Quantum error correction can constantly calibrate the processor



The system was responsible for two logical qubits placed in a calibrated system. The two used different error correction schemes (surface code and color code). These were set in a given condition, and the error correction system was then used with and without reinforcement-learning-based corrections. The activation of the system led to a 20 percent increase in the ability to detect and correct errors in logical qubits.

Real time is running

A limitation of this approach is that it only works if the drift keeps the system close enough to the state in which the system was trained. Adjustments that may adapt everything from one state may not be effective when the system is in a significantly different state.

The solution is to constantly reassess the effectiveness of various changes. But this has an obvious problem: You can’t simply randomize all potential control configurations in the middle of a calculation. Despite the limited variability, the system will necessarily operate beyond optimal error correction. So the question was whether correcting the often sub-optimal errors paid off by preventing the drift from causing bigger problems. “A favorable solution to the exploration-exploitation trade-off would mean that the overall performance of the majority of all policy candidates selected is worse than (optimal) still better than the performance without reinforcement learning management.”

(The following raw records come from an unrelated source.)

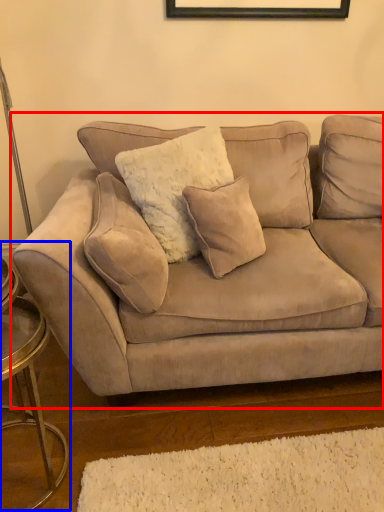 Question: Among these objects, which one is nearest to the camera, studio couch (highlighted by a red box) or side table (highlighted by a blue box)?

Choices:
 (A) studio couch
 (B) side table

Answer: (B) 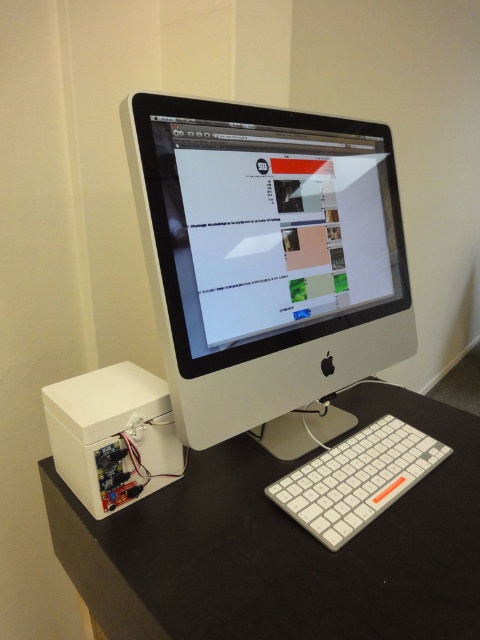 Does white plastic computer monitor at center have a larger size compared to white matte/black plastic computer desk at lower left?

No.

Can you confirm if white plastic computer monitor at center is positioned below white matte/black plastic computer desk at lower left?

Actually, white plastic computer monitor at center is above white matte/black plastic computer desk at lower left.

Does point (255, 296) come closer to viewer compared to point (367, 566)?

No, (255, 296) is behind (367, 566).

The image size is (480, 640). I want to click on white plastic computer monitor at center, so click(268, 264).

Between white plastic computer monitor at center and white plastic keyboard at lower right, which one has less height?

white plastic keyboard at lower right is shorter.

Which is above, white plastic computer monitor at center or white plastic keyboard at lower right?

Positioned higher is white plastic computer monitor at center.

The width and height of the screenshot is (480, 640). Describe the element at coordinates (268, 264) in the screenshot. I see `white plastic computer monitor at center` at that location.

Locate an element on the screen. The image size is (480, 640). white plastic computer monitor at center is located at coordinates (268, 264).

Does white matte/black plastic computer desk at lower left come behind white plastic keyboard at lower right?

No, it is in front of white plastic keyboard at lower right.

Which is below, white matte/black plastic computer desk at lower left or white plastic keyboard at lower right?

Positioned lower is white matte/black plastic computer desk at lower left.

Identify the location of white matte/black plastic computer desk at lower left. (283, 547).

Locate an element on the screen. white matte/black plastic computer desk at lower left is located at coordinates (283, 547). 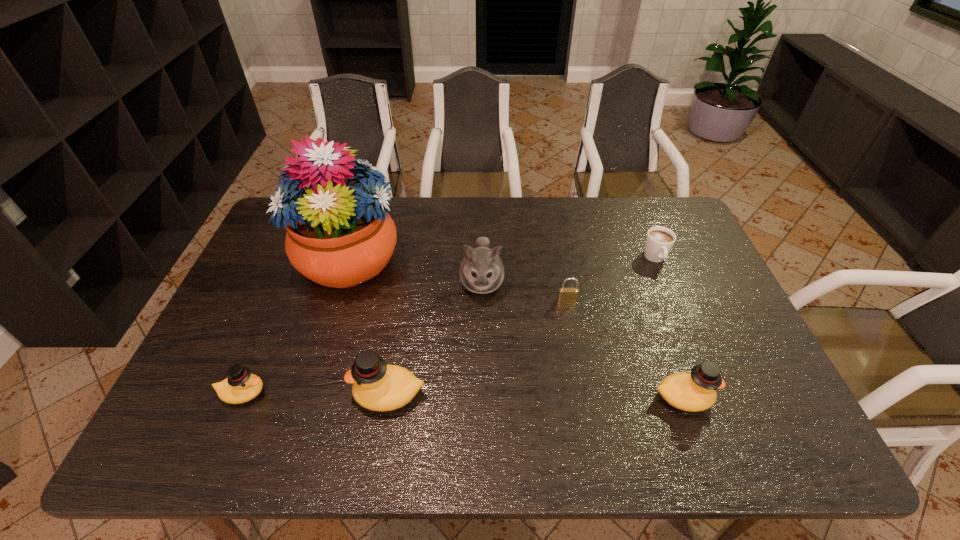 The height and width of the screenshot is (540, 960). Identify the location of free space between the flower arrangement and the leftmost duck. (297, 327).

Find the location of `vacant area that lies between the flower arrangement and the third object from right to left`. vacant area that lies between the flower arrangement and the third object from right to left is located at coordinates (459, 280).

The width and height of the screenshot is (960, 540). What are the coordinates of `free space between the shortest duck and the fourth object from right to left` in the screenshot? It's located at point(362,338).

In order to click on free point between the fourth object from right to left and the leftmost duck in this screenshot , I will do coord(362,338).

Locate an element on the screen. The width and height of the screenshot is (960, 540). free space between the cappuccino and the padlock is located at coordinates (612, 280).

Identify the location of free space that is in between the leftmost duck and the padlock. Image resolution: width=960 pixels, height=540 pixels. (405, 347).

Identify the location of free space that is in between the hamster and the tallest object. (417, 272).

This screenshot has width=960, height=540. What are the coordinates of `vacant space in between the hamster and the padlock` in the screenshot? It's located at (524, 292).

This screenshot has height=540, width=960. I want to click on free space that is in between the cappuccino and the tallest duck, so click(522, 326).

Where is `vacant space that is in between the tallest object and the rightmost duck`? This screenshot has height=540, width=960. vacant space that is in between the tallest object and the rightmost duck is located at coordinates (517, 329). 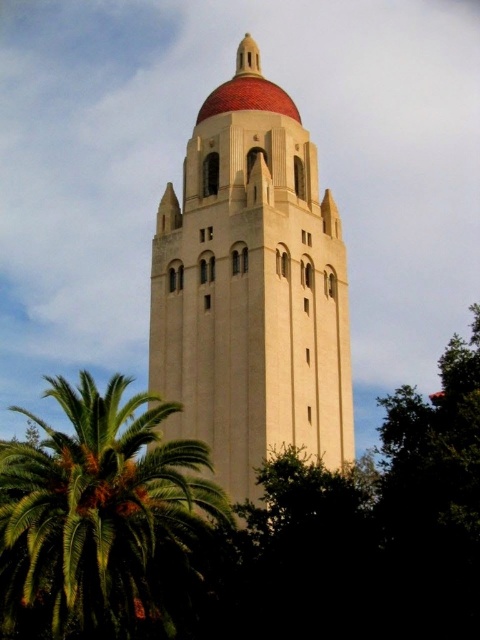 Between beige stone tower at center and green leafy palm at lower left, which one has more height?

beige stone tower at center

Is beige stone tower at center to the right of green leafy palm at lower left from the viewer's perspective?

Correct, you'll find beige stone tower at center to the right of green leafy palm at lower left.

Where is `beige stone tower at center`? The width and height of the screenshot is (480, 640). beige stone tower at center is located at coordinates (252, 289). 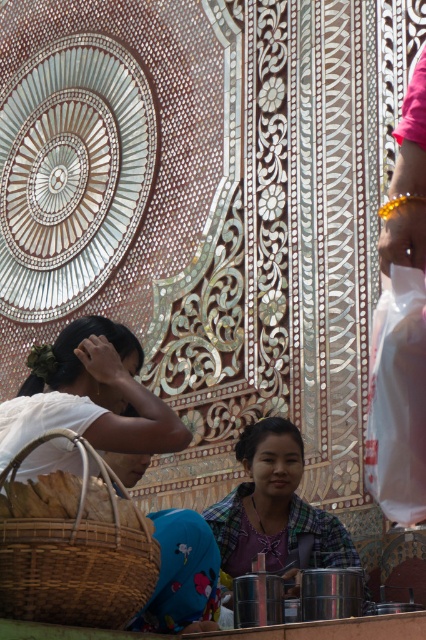 You are a tailor observing the plaid fabric shirt at center and the woven bamboo basket at lower left. Which object is shorter?

The plaid fabric shirt at center is shorter than the woven bamboo basket at lower left.

You are a customer at the market and want to know if the brown woven basket at lower left can fit inside the white matte hair at upper left. Can it fit?

The brown woven basket at lower left is thinner than the white matte hair at upper left, so it cannot fit inside since the basket is thinner but the hair is narrower in width.

Based on the scene description, which object, the white matte hair at upper left or the plaid fabric shirt at center, has a greater width?

The white matte hair at upper left might be wider than plaid fabric shirt at center according to the description. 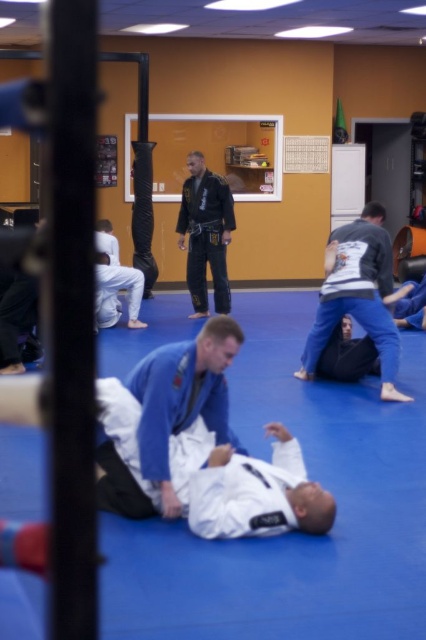 Is blue fabric mat at center below black matte uniform at center?

Yes, blue fabric mat at center is below black matte uniform at center.

Looking at this image, can you confirm if blue fabric mat at center is bigger than black matte uniform at center?

Yes, blue fabric mat at center is bigger than black matte uniform at center.

In order to click on blue fabric mat at center in this screenshot , I will do `click(359, 294)`.

Locate an element on the screen. This screenshot has height=640, width=426. blue fabric mat at center is located at coordinates (359, 294). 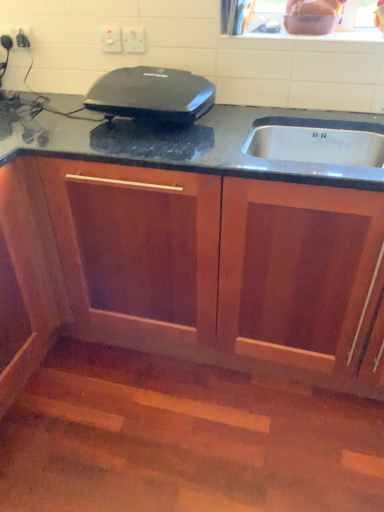 Question: Is wooden cabinet at center oriented away from black glossy waffle maker at center?

Choices:
 (A) no
 (B) yes

Answer: (A)

Question: Is wooden cabinet at center far from black glossy waffle maker at center?

Choices:
 (A) yes
 (B) no

Answer: (B)

Question: Is wooden cabinet at center smaller than black glossy waffle maker at center?

Choices:
 (A) no
 (B) yes

Answer: (A)

Question: Does wooden cabinet at center have a lesser height compared to black glossy waffle maker at center?

Choices:
 (A) no
 (B) yes

Answer: (A)

Question: Is the position of wooden cabinet at center less distant than that of black glossy waffle maker at center?

Choices:
 (A) yes
 (B) no

Answer: (A)

Question: Looking at the image, does white plastic electric outlet at upper center, which is the 2th electric outlet in right-to-left order, seem bigger or smaller compared to black glossy waffle maker at center?

Choices:
 (A) big
 (B) small

Answer: (B)

Question: Is white plastic electric outlet at upper center, the first electric outlet from the left, in front of or behind black glossy waffle maker at center in the image?

Choices:
 (A) front
 (B) behind

Answer: (B)

Question: Looking at their shapes, would you say white plastic electric outlet at upper center, which is the 2th electric outlet in right-to-left order, is wider or thinner than black glossy waffle maker at center?

Choices:
 (A) wide
 (B) thin

Answer: (B)

Question: Is white plastic electric outlet at upper center, the first electric outlet from the left, inside or outside of black glossy waffle maker at center?

Choices:
 (A) outside
 (B) inside

Answer: (A)

Question: In the image, is metallic silver toaster at upper left positioned in front of or behind wooden cabinet at center?

Choices:
 (A) behind
 (B) front

Answer: (A)

Question: In terms of size, does metallic silver toaster at upper left appear bigger or smaller than wooden cabinet at center?

Choices:
 (A) small
 (B) big

Answer: (A)

Question: Is metallic silver toaster at upper left taller or shorter than wooden cabinet at center?

Choices:
 (A) tall
 (B) short

Answer: (B)

Question: Looking at their shapes, would you say metallic silver toaster at upper left is wider or thinner than wooden cabinet at center?

Choices:
 (A) wide
 (B) thin

Answer: (B)

Question: From the image's perspective, is wooden cabinet at center positioned above or below white plastic electric outlet at upper center, placed as the first electric outlet when sorted from right to left?

Choices:
 (A) above
 (B) below

Answer: (B)

Question: Based on their positions, is wooden cabinet at center located to the left or right of white plastic electric outlet at upper center, placed as the first electric outlet when sorted from right to left?

Choices:
 (A) left
 (B) right

Answer: (B)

Performing many simulations with a qubit tuned with a very small error showed that the exchange works when the drift is slow enough. The team showed that the reinforcement learning system can work in real-time with a large error-corrected qubit that controls about 40,000 parameters.

This is obviously not a solution for now; we can only run systems long enough to execute relatively short, simple algorithms, so drift is not a concern. Ultimately, our intention is to create hardware that can perform calculations where such matters matter. There is some value in demonstrating that something we know can be a problem can be solved.

Nature, 2026. DOI: 10.1038/s41586-026-10759-2 (About DOIs).